The virtues of reading are endless and heavily documented. There are the obvious academic benefits such as brain development, vocabulary expansion and improved concentration, but there are also the social benefits such as teaching a child empathy, compassion and flexible thinking.
Fostering a child’s love of books is a responsibility. We do our best to support their literacy development, but sometimes finding engaging and level appropriate books for young readers can be challenging. This is particularly so if you have a child that reads above or below their peer level.
Davina Bell, acclaimed author and past editor at Penguin Australia in the Young Readers says
“I think some of the hardest matches to make are for meaty yet still age-appropriate reads for advanced readers of a young age. Harry Potter and The Lion, The Witch and The Wardrobe can be a little scary, but it’s equally off-putting to be stuck on boring, simple, repetitive reads that they’ve grown beyond. And conversely, it’s hard to find meaty and interesting reads for reluctant or struggling readers who are older and yet wanting something meaningful and not too babyish. "
Discovering suitable stories means not only uncovering topics that interest the child, but ones that have appropriate sized text. A beginner reader will appreciate less words on the page and a larger font. This can prove a sticking point for older children struggling with reading as many ‘age appropriate’ stories resume to fine text and more complex language.
We need no expert to tell us that once a child discovers the magic of reading they are hooked for life. However to start this journey we need to help find them stories that really interest them. The responsibility and stakes can be particularly high with a reluctant reader. If you make a few ill fated attempts and choose books they don’t enjoy they may start refusing your suggestions and settle into the mentality that reading is not for them.
Camilla, mother of Imogen, Matilda and Archie
“I think parents sometimes take it a little too seriously - yes reading is important but let them read what they want to, it doesn't matter if it's not Anne of Green Gables. Lesson here is to let your kids read what interests them - it might be magazines, comics, newspapers, an atlas. It just doesn't matter as long as they are reading. “
He's at that age where he is so enthusiastic about reading so loves books that correspond with pictures that he can guess the words in. Makes him feel clever! He also really loves the classics - Mr Men, Beatrix Potter, the Wind In the Willows is a favourite. I am sure a lot of the story goes over his head but he seems to love the sound of the old style, poetic writing. I really notice how much he repeats books too. We will sit on the same book for weeks and often it’s a certain picture or page that he just loves which keeps him wanting to read it again. We also have a child's atlas that we read which tells him about different people in the world and where they live - he finds it fascinating.
She is a fantasy junky. Fairies, fairytale pop up books, stories of young girls on adventures (Rainbow Magic, Billie B Brown, Lulu Bell).
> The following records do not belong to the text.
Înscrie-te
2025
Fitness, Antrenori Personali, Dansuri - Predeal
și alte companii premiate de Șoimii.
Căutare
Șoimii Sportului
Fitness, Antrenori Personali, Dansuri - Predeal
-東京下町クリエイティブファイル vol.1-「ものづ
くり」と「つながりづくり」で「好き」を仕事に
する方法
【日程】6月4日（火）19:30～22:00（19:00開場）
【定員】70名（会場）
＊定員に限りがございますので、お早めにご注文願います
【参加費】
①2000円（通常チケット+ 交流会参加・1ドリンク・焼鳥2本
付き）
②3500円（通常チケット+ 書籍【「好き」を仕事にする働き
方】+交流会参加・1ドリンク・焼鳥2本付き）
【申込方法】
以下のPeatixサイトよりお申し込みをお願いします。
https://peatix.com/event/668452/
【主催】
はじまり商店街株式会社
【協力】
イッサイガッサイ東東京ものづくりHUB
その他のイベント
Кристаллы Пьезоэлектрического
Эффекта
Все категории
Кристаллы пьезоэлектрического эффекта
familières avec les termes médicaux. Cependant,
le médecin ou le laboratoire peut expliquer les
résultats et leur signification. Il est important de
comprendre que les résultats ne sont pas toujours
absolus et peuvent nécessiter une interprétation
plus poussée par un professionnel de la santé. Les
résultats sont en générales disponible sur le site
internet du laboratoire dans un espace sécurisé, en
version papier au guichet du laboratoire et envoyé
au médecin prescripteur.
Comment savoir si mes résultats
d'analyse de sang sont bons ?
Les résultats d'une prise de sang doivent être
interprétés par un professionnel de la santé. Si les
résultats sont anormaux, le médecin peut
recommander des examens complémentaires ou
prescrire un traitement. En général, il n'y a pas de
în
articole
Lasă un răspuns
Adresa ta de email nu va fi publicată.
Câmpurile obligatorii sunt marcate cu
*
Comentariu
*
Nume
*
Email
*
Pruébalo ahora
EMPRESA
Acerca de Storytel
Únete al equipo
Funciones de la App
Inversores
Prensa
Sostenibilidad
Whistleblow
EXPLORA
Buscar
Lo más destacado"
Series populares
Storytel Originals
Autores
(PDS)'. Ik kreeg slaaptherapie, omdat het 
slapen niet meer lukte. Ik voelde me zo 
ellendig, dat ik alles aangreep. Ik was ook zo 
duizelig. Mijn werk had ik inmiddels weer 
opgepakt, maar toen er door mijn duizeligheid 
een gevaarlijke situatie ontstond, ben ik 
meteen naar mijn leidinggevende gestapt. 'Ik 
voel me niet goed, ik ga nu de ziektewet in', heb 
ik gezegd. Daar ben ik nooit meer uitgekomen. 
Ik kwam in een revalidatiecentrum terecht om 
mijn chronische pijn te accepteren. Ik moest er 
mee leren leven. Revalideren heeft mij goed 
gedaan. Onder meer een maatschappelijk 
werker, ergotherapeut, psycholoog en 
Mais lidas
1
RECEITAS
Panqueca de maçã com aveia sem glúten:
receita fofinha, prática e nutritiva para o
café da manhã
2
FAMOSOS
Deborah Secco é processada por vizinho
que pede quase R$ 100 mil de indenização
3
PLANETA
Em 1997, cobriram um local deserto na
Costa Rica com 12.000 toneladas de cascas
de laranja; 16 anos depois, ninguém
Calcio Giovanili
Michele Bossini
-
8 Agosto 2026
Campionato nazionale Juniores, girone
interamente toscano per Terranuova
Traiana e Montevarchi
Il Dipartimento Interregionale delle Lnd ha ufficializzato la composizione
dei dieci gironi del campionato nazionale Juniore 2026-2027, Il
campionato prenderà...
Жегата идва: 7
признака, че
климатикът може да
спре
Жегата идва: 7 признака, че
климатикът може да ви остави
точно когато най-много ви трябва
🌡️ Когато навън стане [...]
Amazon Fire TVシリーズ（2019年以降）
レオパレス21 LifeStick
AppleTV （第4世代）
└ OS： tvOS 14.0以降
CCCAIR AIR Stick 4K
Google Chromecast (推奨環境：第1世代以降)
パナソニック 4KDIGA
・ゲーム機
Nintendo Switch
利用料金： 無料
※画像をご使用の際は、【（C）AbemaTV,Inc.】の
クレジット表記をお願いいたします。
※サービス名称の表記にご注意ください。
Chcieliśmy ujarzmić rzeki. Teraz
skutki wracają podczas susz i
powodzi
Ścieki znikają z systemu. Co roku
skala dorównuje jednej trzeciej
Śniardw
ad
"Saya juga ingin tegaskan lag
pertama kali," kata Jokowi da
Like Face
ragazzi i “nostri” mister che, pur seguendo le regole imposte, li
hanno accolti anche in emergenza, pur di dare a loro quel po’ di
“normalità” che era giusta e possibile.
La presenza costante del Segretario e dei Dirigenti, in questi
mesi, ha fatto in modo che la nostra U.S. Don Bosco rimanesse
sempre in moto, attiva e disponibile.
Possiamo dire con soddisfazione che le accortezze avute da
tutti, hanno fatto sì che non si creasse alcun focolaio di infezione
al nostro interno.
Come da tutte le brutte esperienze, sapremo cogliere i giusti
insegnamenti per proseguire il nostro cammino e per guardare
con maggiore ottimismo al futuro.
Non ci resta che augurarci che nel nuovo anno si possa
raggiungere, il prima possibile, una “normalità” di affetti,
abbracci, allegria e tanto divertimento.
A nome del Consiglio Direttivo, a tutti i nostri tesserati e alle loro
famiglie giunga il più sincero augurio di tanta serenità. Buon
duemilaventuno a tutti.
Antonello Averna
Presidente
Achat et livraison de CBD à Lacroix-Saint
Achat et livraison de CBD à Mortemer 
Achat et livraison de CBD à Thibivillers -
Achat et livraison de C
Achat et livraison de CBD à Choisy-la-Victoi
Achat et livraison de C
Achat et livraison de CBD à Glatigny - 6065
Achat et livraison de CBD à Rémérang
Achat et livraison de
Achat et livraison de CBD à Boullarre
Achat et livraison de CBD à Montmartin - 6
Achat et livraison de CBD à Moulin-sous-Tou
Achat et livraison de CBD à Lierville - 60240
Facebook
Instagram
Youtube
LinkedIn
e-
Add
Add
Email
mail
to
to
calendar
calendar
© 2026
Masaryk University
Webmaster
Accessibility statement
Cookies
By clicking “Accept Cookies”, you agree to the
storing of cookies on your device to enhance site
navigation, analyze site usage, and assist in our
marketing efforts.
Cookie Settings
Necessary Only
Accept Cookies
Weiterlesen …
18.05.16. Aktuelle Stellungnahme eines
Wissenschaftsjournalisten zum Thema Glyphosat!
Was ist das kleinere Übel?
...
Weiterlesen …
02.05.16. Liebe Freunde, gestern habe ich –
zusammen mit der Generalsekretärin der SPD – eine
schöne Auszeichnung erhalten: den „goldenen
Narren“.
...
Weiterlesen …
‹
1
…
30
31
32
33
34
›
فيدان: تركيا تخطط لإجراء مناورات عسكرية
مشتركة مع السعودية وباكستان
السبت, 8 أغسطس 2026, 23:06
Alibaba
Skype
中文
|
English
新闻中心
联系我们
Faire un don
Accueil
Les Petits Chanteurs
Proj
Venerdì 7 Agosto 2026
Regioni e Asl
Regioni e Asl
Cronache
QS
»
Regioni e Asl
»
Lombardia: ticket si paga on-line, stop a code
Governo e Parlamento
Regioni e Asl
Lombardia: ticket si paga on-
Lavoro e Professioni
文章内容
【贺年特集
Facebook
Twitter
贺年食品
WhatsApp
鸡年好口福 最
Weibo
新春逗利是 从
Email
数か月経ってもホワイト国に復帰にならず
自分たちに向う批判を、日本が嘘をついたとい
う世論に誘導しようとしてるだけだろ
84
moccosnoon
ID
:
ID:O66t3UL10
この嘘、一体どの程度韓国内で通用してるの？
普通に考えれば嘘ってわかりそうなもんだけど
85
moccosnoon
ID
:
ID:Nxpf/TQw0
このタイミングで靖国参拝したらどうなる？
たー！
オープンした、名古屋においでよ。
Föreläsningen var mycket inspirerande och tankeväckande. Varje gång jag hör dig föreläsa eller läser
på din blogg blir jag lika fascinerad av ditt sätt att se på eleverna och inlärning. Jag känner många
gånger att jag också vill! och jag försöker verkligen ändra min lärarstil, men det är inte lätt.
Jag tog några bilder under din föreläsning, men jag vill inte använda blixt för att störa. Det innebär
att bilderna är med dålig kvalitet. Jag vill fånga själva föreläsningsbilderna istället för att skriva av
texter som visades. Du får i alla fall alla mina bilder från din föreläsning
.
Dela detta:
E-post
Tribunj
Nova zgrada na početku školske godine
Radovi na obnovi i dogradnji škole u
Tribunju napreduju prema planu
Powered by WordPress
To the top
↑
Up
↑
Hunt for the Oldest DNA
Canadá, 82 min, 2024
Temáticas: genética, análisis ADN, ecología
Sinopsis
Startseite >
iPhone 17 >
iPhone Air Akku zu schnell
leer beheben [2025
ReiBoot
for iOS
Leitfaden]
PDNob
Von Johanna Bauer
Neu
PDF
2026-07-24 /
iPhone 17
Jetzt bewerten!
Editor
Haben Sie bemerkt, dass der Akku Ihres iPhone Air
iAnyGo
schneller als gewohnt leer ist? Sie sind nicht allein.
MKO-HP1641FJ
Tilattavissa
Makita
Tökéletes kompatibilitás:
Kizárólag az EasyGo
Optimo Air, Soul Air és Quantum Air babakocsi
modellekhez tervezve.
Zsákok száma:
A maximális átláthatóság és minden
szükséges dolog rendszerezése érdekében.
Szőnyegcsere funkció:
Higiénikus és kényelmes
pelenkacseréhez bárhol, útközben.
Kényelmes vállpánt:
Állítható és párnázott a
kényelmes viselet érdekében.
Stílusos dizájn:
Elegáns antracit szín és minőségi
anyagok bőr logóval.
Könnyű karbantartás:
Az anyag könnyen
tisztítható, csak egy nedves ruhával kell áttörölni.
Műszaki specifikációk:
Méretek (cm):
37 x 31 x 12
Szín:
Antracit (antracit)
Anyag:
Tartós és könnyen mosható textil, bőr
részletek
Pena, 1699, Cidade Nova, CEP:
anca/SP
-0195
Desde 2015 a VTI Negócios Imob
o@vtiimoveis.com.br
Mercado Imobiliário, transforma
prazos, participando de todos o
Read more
She also loves books on animals, butterflies, bees, birds. She recently joined a little kid’s book club which has been amazing and introduced her to lots of different types of books. I really recommend people to organise these in their local areas or through their local book shop.
An amazing reader but I couldn't get her to read at home, until we realised that we were putting books in front of her that we thought she should like but didn't. For example she hated Harry Potter while all her friends loved it. Imogen loves fact so reads Ridleys Believe it or Not, Guiness Book of Records and autobiographies such as Anh Do Happiest Refugee. He also loves a sense of humour - Roald Dahl, Geromino Stilton, Tom Gates.
"The most exciting book I’ve read in ages that I think could be great for able young readers is Flora and Ulysses by Kate De Camillo. It’s so funny and sweet and heartfelt and wonderfully written. In fact, her stuff would be great for this bracket of readers. Another that springs to mind is Because of Winn Dixie.
I may be biased but, I think that the Our Australian Girl series is fantastic for both young able readers and older readers who are struggling a little. We’ve had great feedback from readers as young as 6 and as old as 14, and surprisingly it's come from both boys and girls. There is nothing too scary or intense in them, and the vocabulary is pretty simple, the sentence lengths quite short. And yet because they are character-focused, they are rewarding narratives – the reader is on the side of the protagonist right from the start, cheering them on.
Then, of course, for reluctant readers there are the Treehouse books by Andy Griffith and Terry Denton, and anything David Walliams, and a new series called Johnny Danger: DIY Spy by Peter Millett. These are all great examples of using humour to engage.
In terms of a book that no child should leave childhood without, I would say Bridge to Terabithia by Katherine Paterson. It still has currency with young readers because of the recent movie, and it’s such a beautiful exploration of belonging, growing up, grief, identity and friendship. It’s important to remember that kids don’t just want to see their own experiences reflected in their books, though that can be gratifying and important, too. Books are where they are exposed to big things, scary things, sad things, hard things – often for the first time. Bridge to Terabithia is a beautiful, gentle, powerful exploration of loss, and is aimed just at the level of maturity (8 to 12) where kids are ready to explore this.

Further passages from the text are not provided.